[XML-SIG] CDATA sections still not handled

Ken MacLeod ken@bitsko.slc.ut.us
17 Jan 2001 17:32:09 -0600


Matt,

If I understand this thread correctly, it's the common "how do I pass
XML inside XML" question.

CDATA sections are not relevant to this question.  These two XML
fragments are equivalent for all practical purposes:

  <my-tag><[CDATA[Some <tags> &amp; &entities; inside XML]]></my-tag>

  <my-tag>Some &lt;tags> &amp;amp; &amp;entities; inside XML</my-tag>

In both cases your application will see:

  startElement()  with element name 'my-tag'
  characters()    with data "Some <tags> &amp; &entities; inside XML"
  endElement()    with element name 'my-tag'


That the data "is" XML is also not relevant to this question, it could
be any type of data that contains markup characters.

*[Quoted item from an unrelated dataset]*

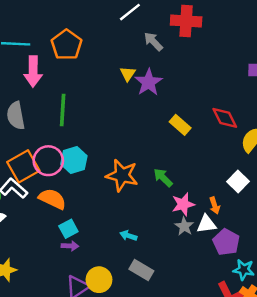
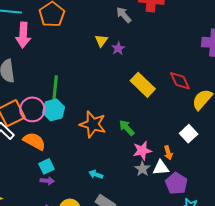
purple star: (149, 82) -> (118, 48), size x0.6
green line: (63, 110) -> (55, 89), moved
yellow rectangle: (180, 125) -> (143, 85), size x1.4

If you want to "do something with the XML" inside the XML, the easiest
way is to use another instance of a parser to parse the string as XML.

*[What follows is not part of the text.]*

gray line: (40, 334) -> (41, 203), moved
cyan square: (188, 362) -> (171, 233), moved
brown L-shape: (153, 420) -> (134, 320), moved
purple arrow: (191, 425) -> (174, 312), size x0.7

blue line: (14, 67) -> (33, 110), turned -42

If you are interested in preserving the fact that the original file
used a CDATA section to escape the markup, instead of entities to
escape the markup, I believe SAX2 does provide that information, but
you need to evaluate whether or not that really does what you want.
Besides downplaying CDATA sections, a SAX parser is going to normalize
a lot of other characters from the original file before it passes it
to you, in such a way that you really can't reproduce the original
file.

Does that help?

  -- Ken